Task to carry out
Make an exact copy of the lines below.

---*---

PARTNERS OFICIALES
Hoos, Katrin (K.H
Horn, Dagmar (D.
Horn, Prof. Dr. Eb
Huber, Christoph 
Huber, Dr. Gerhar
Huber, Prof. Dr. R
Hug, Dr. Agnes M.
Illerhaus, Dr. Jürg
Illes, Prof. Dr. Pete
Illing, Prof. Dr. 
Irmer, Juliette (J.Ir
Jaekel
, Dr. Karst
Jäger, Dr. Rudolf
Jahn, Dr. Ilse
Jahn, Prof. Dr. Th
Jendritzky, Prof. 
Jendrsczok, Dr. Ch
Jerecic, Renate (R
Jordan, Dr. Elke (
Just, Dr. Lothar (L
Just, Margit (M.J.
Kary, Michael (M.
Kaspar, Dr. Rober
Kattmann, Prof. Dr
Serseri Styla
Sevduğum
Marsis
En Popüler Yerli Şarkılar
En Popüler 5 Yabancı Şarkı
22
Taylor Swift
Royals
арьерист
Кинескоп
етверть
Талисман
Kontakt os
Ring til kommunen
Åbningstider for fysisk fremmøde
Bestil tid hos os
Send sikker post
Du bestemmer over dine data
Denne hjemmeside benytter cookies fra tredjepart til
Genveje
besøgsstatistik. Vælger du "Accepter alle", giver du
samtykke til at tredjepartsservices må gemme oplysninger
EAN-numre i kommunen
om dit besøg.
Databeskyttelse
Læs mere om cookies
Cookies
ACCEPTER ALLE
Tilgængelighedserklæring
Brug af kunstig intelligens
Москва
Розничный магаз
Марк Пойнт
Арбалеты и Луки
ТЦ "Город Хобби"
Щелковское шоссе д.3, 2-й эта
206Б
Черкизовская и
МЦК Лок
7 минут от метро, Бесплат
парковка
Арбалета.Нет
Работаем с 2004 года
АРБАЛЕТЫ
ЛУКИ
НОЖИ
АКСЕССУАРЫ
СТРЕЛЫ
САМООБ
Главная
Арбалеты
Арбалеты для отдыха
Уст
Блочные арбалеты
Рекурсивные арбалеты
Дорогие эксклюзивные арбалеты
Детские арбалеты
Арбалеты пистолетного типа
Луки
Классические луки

---*---

Reply to the exercise
PARTNERS OFICIALES
Hoos, Katrin (K.H
Horn, Dagmar (D.
Horn, Prof. Dr. Eb
Huber, Christoph 
Huber, Dr. Gerhar
Huber, Prof. Dr. R
Hug, Dr. Agnes M.
Illerhaus, Dr. Jürg
Illes, Prof. Dr. Pete
Illing, Prof. Dr. 
Irmer, Juliette (J.Ir
Jaekel
, Dr. Karst
Jäger, Dr. Rudolf
Jahn, Dr. Ilse
Jahn, Prof. Dr. Th
Jendritzky, Prof. 
Jendrsczok, Dr. Ch
Jerecic, Renate (R
Jordan, Dr. Elke (
Just, Dr. Lothar (L
Just, Margit (M.J.
Kary, Michael (M.
Kaspar, Dr. Rober
Kattmann, Prof. Dr
Serseri Styla
Sevduğum
Marsis
En Popüler Yerli Şarkılar
En Popüler 5 Yabancı Şarkı
22
Taylor Swift
Royals
арьерист
Кинескоп
етверть
Талисман
Kontakt os
Ring til kommunen
Åbningstider for fysisk fremmøde
Bestil tid hos os
Send sikker post
Du bestemmer over dine data
Denne hjemmeside benytter cookies fra tredjepart til
Genveje
besøgsstatistik. Vælger du "Accepter alle", giver du
samtykke til at tredjepartsservices må gemme oplysninger
EAN-numre i kommunen
om dit besøg.
Databeskyttelse
Læs mere om cookies
Cookies
ACCEPTER ALLE
Tilgængelighedserklæring
Brug af kunstig intelligens
Москва
Розничный магаз
Марк Пойнт
Арбалеты и Луки
ТЦ "Город Хобби"
Щелковское шоссе д.3, 2-й эта
206Б
Черкизовская и
МЦК Лок
7 минут от метро, Бесплат
парковка
Арбалета.Нет
Работаем с 2004 года
АРБАЛЕТЫ
ЛУКИ
НОЖИ
АКСЕССУАРЫ
СТРЕЛЫ
САМООБ
Главная
Арбалеты
Арбалеты для отдыха
Уст
Блочные арбалеты
Рекурсивные арбалеты
Дорогие эксклюзивные арбалеты
Детские арбалеты
Арбалеты пистолетного типа
Луки
Классические луки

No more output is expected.